E-mail: jsoswal@gmail.com
Introduction: Heated humidified High-Flow Nasal Cannula therapy (HFNC) is a non-invasive form of oxygen delivery, in which oxygen supports respiration by reducing nasopharyngeal dead space, decreasing airway oedema, enhancing ciliary activity and providing positive airway pressure.
Aim: To evaluate efficacy and safety of HFNC oxygen therapy in children with moderate and severe bronchiolitis.
Materials and Methods: The present prospective study was carried out in PICU of a tertiary care hospital over a period of 24 months. Twenty two children between the ages of 2 months to 2 years who were previously healthy and diagnosed with moderate and severe bronchiolitis were included. A standard protocol was used for all the children with regards to the initiation, monitoring and weaning from HFNC. Outcome parameters measured were Heart Rate (HR), Respiratory Rate (RR), oxygen saturation (SpO2), Arterial Blood Gases (ABG), hours of therapy, and failure of HFNC oxygen therapy. Parameters were compared using two tailed test.

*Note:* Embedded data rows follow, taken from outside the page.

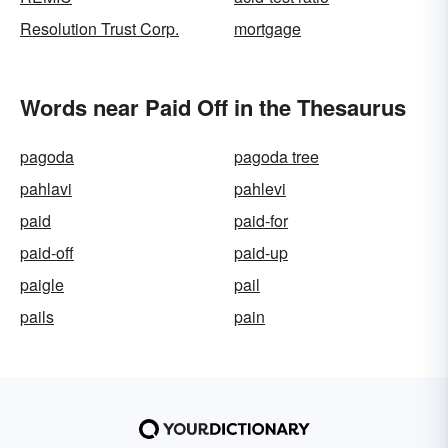
Resolution Trust Corp.
mortgage
Words near Paid Off in the Thesaurus
pagoda
pagoda tree
pahlavi
pahlevi
paid
paid-for
paid-off
paid-up
paigle
pail
pails
pain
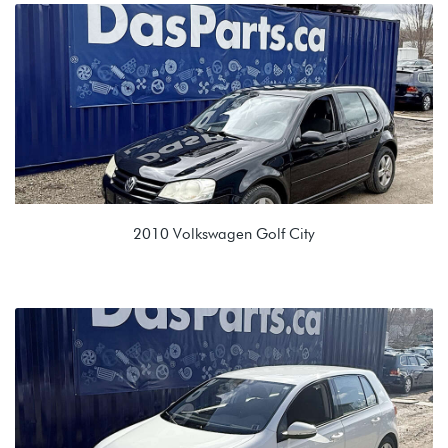
1.9L TDI (BEW)
GPC 09A 5spd Automatic
2010 Volkswagen Golf City
2.0L 8V (BEV)
KGQ 09G 6spd Automatic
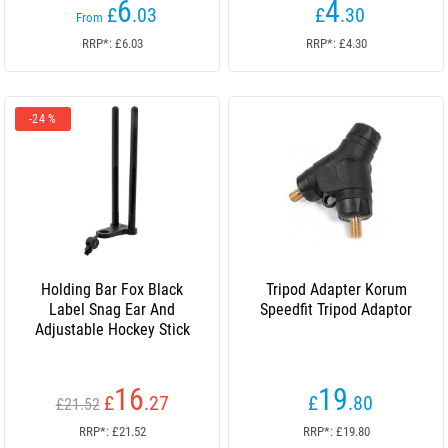
6
4
£
.03
£
.30
From
RRP*: £6.03
RRP*: £4.30
-24 %
Holding Bar Fox Black
Tripod Adapter Korum
Label Snag Ear And
Speedfit Tripod Adaptor
Adjustable Hockey Stick
16
19
£
.27
£
.80
£21.52
RRP*: £21.52
RRP*: £19.80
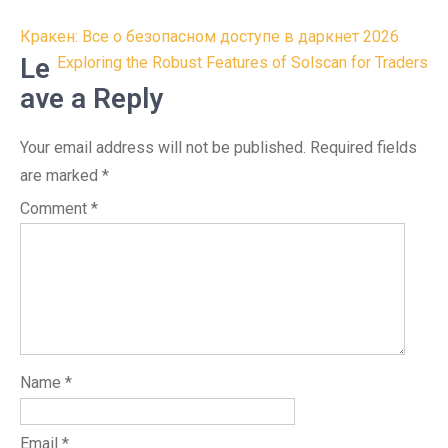
Post
Кракен: Все о безопасном доступе в даркнет 2026
navigation
Le
Exploring the Robust Features of Solscan for Traders
ave a Reply
Your email address will not be published.
Required fields
are marked
*
Comment
*
Name
*
Email
*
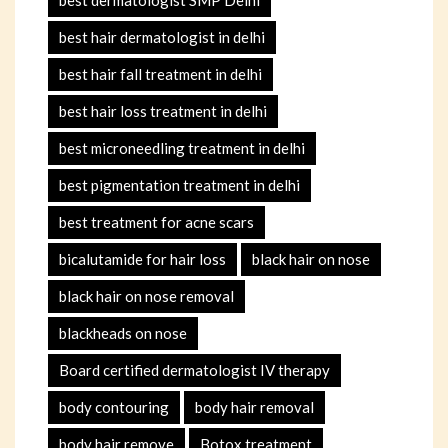
best dermatologist SMP Delhi
best hair dermatologist in delhi
best hair fall treatment in delhi
best hair loss treatment in delhi
best microneedling treatment in delhi
best pigmentation treatment in delhi
best treatment for acne scars
bicalutamide for hair loss
black hair on nose
black hair on nose removal
blackheads on nose
Board certified dermatologist IV therapy
body contouring
body hair removal
body hair remove
Botox treatment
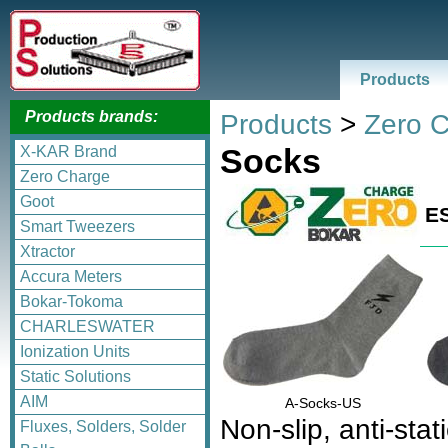
Products
Products brands:
Products
>
Zero 
Socks
X-KAR Brand
Zero Charge
Goot
E
Smart Tweezers
Xtractor
Accura Meters
Bokar-Tokoma
CHARLESWATER
Ionization Units
Static Solutions
AIM
A-Socks-US
Non-slip, anti-stat
Fluxes, Solders, Solder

Results: Out of 22 children, 15 were male and 7 were female with M:F ratio 2:1. Eight children had moderate bronchiolitis and 14 children had severe bronchiolitis. The mean age (±SD) was 7.18±4.48 months. The mean baseline HR, RR, SpO2, PaCO2, PaO2 levels were 158.50±35.19 beats/min, 68.64±10.72/min, 88.68±2.12%, 31.23±6.12 mmHg, 122.73±44.94 mmHg respectively. At the end of one hour of HFNC oxygen therapy, mean HR was 151.59±14.61 beats/min, RR 59.32±9.61/min, SpO2 99.59±0.59%, PaCO2 30.99±6.16 mmHg and PaO2 125.71±37.12 mmHg. There was statistically significant improvement (p<0.05) in the work of breathing as indicated by fall in mean HR and RR along with increase in mean SpO2 level after one hour of HFNC oxygen therapy. This improvement was consistently seen till the end of the study. The mean hours for which HFNC oxygen therapy was required was 43.27±16.31 hours. One child failed HFNC oxygen therapy and required invasive ventilation. There were no serious adverse events.
Conclusion: HFNC oxygen therapy significantly decreases the work of breathing and improves oxygen saturation in moderate and severe bronchiolitis.